(Exercise) Output only the lines of the entries that follow, starting at the one with "2018 beginnenden Wirtschaftsjahr überwiegend" and running down to the one with "thế gian này", both included and unchanged.

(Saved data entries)
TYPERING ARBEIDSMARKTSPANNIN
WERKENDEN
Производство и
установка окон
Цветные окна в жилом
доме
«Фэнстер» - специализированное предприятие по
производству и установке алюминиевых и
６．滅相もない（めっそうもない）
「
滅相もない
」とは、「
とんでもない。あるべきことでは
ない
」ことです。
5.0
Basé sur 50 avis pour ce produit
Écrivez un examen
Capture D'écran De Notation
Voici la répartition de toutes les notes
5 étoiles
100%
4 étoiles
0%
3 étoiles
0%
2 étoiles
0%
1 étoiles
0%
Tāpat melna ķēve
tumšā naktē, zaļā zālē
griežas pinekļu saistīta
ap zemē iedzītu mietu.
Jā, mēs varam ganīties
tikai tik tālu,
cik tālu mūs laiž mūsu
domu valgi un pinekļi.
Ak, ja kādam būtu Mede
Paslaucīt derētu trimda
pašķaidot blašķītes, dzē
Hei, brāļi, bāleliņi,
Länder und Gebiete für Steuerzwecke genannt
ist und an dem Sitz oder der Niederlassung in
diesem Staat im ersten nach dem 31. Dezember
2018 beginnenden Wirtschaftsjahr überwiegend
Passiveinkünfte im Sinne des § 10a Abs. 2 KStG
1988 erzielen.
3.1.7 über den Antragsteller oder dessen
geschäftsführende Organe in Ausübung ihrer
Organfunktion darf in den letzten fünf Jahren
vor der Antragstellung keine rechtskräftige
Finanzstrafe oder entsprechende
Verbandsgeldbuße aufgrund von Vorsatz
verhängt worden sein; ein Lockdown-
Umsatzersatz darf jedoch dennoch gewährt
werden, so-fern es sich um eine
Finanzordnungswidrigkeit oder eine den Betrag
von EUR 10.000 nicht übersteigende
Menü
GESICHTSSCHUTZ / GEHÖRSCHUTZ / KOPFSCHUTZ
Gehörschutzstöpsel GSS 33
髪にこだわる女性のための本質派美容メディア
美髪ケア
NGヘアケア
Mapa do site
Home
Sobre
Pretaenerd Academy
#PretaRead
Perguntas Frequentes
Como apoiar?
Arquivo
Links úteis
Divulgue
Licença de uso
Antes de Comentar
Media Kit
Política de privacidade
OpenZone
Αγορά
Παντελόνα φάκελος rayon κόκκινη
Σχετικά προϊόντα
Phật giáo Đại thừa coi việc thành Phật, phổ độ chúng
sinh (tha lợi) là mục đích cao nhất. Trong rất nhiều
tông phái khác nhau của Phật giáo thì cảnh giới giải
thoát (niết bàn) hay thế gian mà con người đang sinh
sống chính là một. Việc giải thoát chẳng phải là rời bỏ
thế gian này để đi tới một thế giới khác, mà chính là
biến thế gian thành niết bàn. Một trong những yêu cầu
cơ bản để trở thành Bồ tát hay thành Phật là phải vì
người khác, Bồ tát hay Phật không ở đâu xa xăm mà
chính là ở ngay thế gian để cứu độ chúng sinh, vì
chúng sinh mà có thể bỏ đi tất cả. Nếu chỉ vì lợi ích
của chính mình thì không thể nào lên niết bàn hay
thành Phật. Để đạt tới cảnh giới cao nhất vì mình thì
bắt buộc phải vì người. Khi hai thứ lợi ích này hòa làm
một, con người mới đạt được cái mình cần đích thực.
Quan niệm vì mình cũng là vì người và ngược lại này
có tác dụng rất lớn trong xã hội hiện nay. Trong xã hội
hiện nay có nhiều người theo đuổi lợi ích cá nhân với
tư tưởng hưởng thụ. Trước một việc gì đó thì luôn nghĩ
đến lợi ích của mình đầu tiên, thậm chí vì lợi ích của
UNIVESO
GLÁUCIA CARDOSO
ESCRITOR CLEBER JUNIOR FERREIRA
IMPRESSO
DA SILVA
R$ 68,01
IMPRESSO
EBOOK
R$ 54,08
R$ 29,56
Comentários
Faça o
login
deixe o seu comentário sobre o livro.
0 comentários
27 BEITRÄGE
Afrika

(Answer area)
2018 beginnenden Wirtschaftsjahr überwiegend
Passiveinkünfte im Sinne des § 10a Abs. 2 KStG
1988 erzielen.
3.1.7 über den Antragsteller oder dessen
geschäftsführende Organe in Ausübung ihrer
Organfunktion darf in den letzten fünf Jahren
vor der Antragstellung keine rechtskräftige
Finanzstrafe oder entsprechende
Verbandsgeldbuße aufgrund von Vorsatz
verhängt worden sein; ein Lockdown-
Umsatzersatz darf jedoch dennoch gewährt
werden, so-fern es sich um eine
Finanzordnungswidrigkeit oder eine den Betrag
von EUR 10.000 nicht übersteigende
Menü
GESICHTSSCHUTZ / GEHÖRSCHUTZ / KOPFSCHUTZ
Gehörschutzstöpsel GSS 33
髪にこだわる女性のための本質派美容メディア
美髪ケア
NGヘアケア
Mapa do site
Home
Sobre
Pretaenerd Academy
#PretaRead
Perguntas Frequentes
Como apoiar?
Arquivo
Links úteis
Divulgue
Licença de uso
Antes de Comentar
Media Kit
Política de privacidade
OpenZone
Αγορά
Παντελόνα φάκελος rayon κόκκινη
Σχετικά προϊόντα
Phật giáo Đại thừa coi việc thành Phật, phổ độ chúng
sinh (tha lợi) là mục đích cao nhất. Trong rất nhiều
tông phái khác nhau của Phật giáo thì cảnh giới giải
thoát (niết bàn) hay thế gian mà con người đang sinh
sống chính là một. Việc giải thoát chẳng phải là rời bỏ
thế gian này để đi tới một thế giới khác, mà chính là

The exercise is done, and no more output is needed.